December 01, 1991|By New York Times News Service

SAO PAULO, Brazil -- Her right hand in a plaster cast, Josefa Gomes de Souza nervously recounted to a police chief how her husband, Adao Gomes Silva, in a rage threw her against a wall of their wooden shanty here.

In another room, Mr. Silva, a steel worker, stared sullenly at the floor and gave a differing version: "She doesn't have a scar on her body. She caught her thumb in the door."

Traditionally, wife battery rarely reaches Brazilian police stations, and more rarely, Brazilian courts.

But on a recent afternoon, Mr. Silva sat on a bench at a women's police station here, glumly facing the prospect of having to defend himself against criminal charges of assault.

The women's police stations, already 57 in Sao Paulo state, are an effort to end impunity afforded men who attack women in Latin America's most populous nation. Started in 1985, the stations are staffed by female officers and specialize in violent crimes against women.

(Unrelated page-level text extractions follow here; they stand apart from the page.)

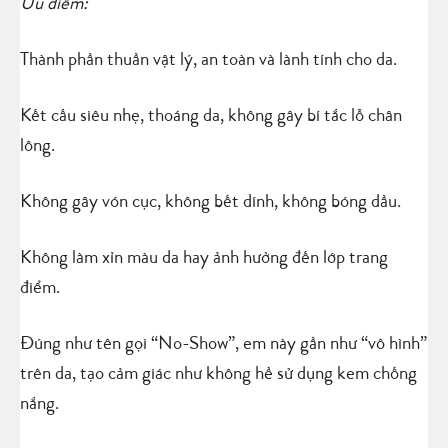
Ưu điểm:
Thành phần thuần vật lý, an toàn và lành tính cho da.
Kết cấu siêu nhẹ, thoáng da, không gây bí tắc lỗ chân
lông.
Không gây vón cục, không bết dính, không bóng dầu.
Không làm xỉn màu da hay ảnh hưởng đến lớp trang
điểm.
Đúng như tên gọi “No-Show”, em này gần như “vô hình”
trên da, tạo cảm giác như không hề sử dụng kem chống
nắng.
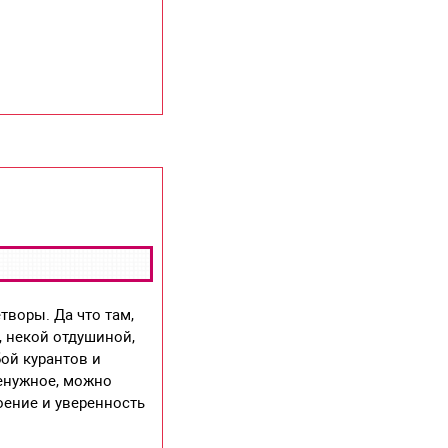
воры. Да что там,
, некой отдушиной,
бой курантов и
ненужное, можно
оение и уверенность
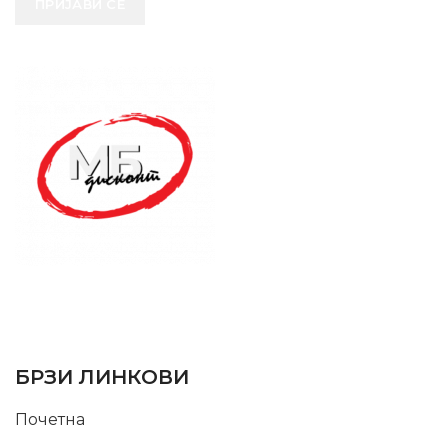
ПРИЈАВИ СЕ
SUPPORT SERVICE
USEFUL LINKS
БРЗИ ЛИНКОВИ
Почетна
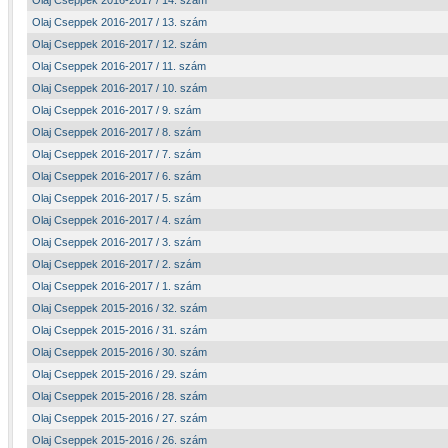
Olaj Cseppek 2016-2017 / 14. szám
Olaj Cseppek 2016-2017 / 13. szám
Olaj Cseppek 2016-2017 / 12. szám
Olaj Cseppek 2016-2017 / 11. szám
Olaj Cseppek 2016-2017 / 10. szám
Olaj Cseppek 2016-2017 / 9. szám
Olaj Cseppek 2016-2017 / 8. szám
Olaj Cseppek 2016-2017 / 7. szám
Olaj Cseppek 2016-2017 / 6. szám
Olaj Cseppek 2016-2017 / 5. szám
Olaj Cseppek 2016-2017 / 4. szám
Olaj Cseppek 2016-2017 / 3. szám
Olaj Cseppek 2016-2017 / 2. szám
Olaj Cseppek 2016-2017 / 1. szám
Olaj Cseppek 2015-2016 / 32. szám
Olaj Cseppek 2015-2016 / 31. szám
Olaj Cseppek 2015-2016 / 30. szám
Olaj Cseppek 2015-2016 / 29. szám
Olaj Cseppek 2015-2016 / 28. szám
Olaj Cseppek 2015-2016 / 27. szám
Olaj Cseppek 2015-2016 / 26. szám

"It is still possible in Brazil for a man to kill his allegedly unfaithful wife and be absolved on the grounds of honor," Americas Watch, a New York-based human rights group, reported recently. "Rape is seldom investigated and rarely prosecuted."

In Rio de Janeiro, of more than 2,000 battery and sexual assault cases registered at one police station, none resulted in punishment of the accused, the station chief told Americas Watch. In more than 4,000 cases reported in the city of Sao Luis, only two resulted in punishment.